L’un de ses collègues des services de renseignement avait auparavant annoncé cette opération, en évoquant au départ trois interpellations.

Il s’agissait de "recueillir des détails sur les activités de la fondation au Cachemire, après les accusations de l’Inde selon lesquelles le Lashkar-e-Taïba utilise le territoire pakistanais pour s’entraîner", a ajouté l’officier pakistanais.

Au même moment, dimanche, la secrétaire d’Etat américaine Condoleezza Rice, assurait qu’Islamabad était conscient de sa responsabilité pour agir contre ses groupes "terroristes".

Ces arrestations interviennent alors que New Delhi ne cesse de marteler que les "terroristes" de Bombay venaient tous du Pakistan. Elle a remis à son frère ennemi une liste de 20 suspects —parmi lesquels plusieurs responsables du LeT— dont elle exige l’arrestation et l’extradition.

New Delhi et son nouvel allié américain imputent les attaques coordonnées de Bombay au LeT, l’un des mouvements armés fondamentalistes pakistanais qui assurent lutter contre l’"occupation" indienne du Cachemire et contre les "persécutions" dont seraient victimes les 150 millions de musulmans en Inde.

Le mouvement a longtemps bénéficié de la bienveillance d’Islamabad, voire de l’aide de ses puissants services de renseignements.

Des responsables militaires et de l’antiterrorisme américains, cités lundi par le New York Times, admettent que le LeT est plus puissant que ce qu’ils pensaient. Mais ils ne croient pas à l’implication des services secrets.

Le gouvernement pakistanais répond depuis dix jours que si les Indiens démontrent que les assaillants venaient bien du Pakistan, il fera tout pour arrêter et juger les organisateurs du carnage de Bombay (163 tués et neuf assaillants abattus).

Le LeT est interdit depuis 2002 mais la fondation Jamaat-ud-Dawa, qui travaille véritablement sur le terrain pour les déshérités au Cachemire —en particulier depuis le séisme dévastateur d’octobre 2005— est considérée comme sa vitrine politique, dirigée par le fondateur du LeT, Hafiz Saeed.

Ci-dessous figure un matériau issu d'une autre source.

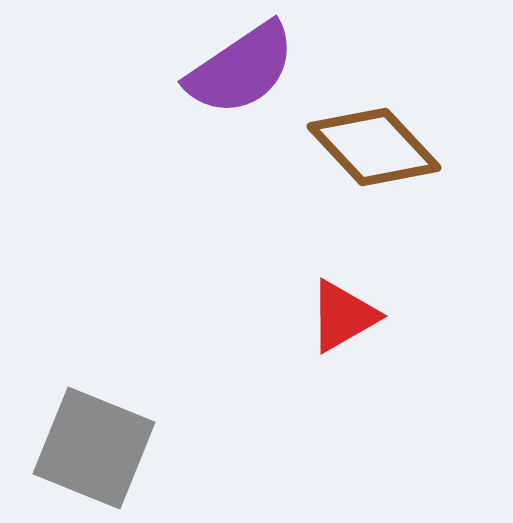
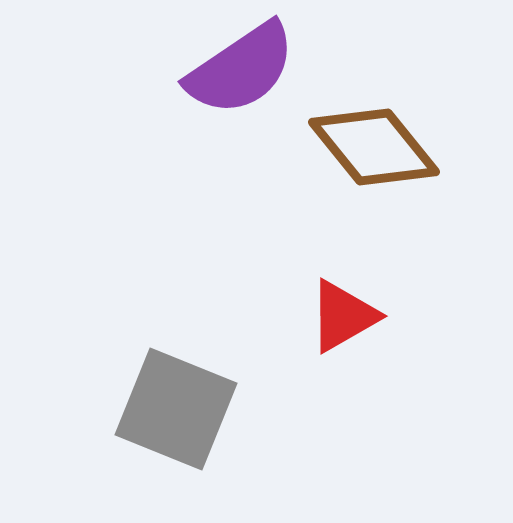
brown diamond: rotated 4 degrees clockwise
gray square: moved 82 px right, 39 px up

New Delhi accuse quasi-systématiquement le Pakistan à chaque attentat sur son territoire, en particulier les services de renseignements pakistanais qui, selon New Delhi, soutiennent et utilisent les nombreux groupes islamistes qui s’attaquent à l’Inde.

Et le Cachemire reste l’abcès de fixation entre l’Inde et le Pakistan. Il a provoqué deux de leurs trois guerres depuis leur indépendance en 1947. Une attaque contre le Parlement fédéral à New Delhi le 13 décembre 2001, attribuée par l’Inde au LeT, avait failli déclencher un quatrième conflit entre les deux voisins.

Les deux puissances nucléaires d’Asie du Sud, qui s’étaient beaucoup rapprochées grâce au processus de paix relancé en janvier 2004, ont de nouveau des relations extrêmement tendues.

Dimanche, le ministre indien des Affaires étrangères Pranab Mukherjee a encore fustigé le Pakistan, sur fond de rumeurs relayées par Islamabad d’une éventuelle frappe militaire de représailles menée par New Delhi. Le président élu américain Barack Obama a reconnu dimanche "le droit d’un pays attaqué à se défendre", sans aller jusqu’à reconnaître à l’Inde le droit de poursuivre le LeT au Pakistan.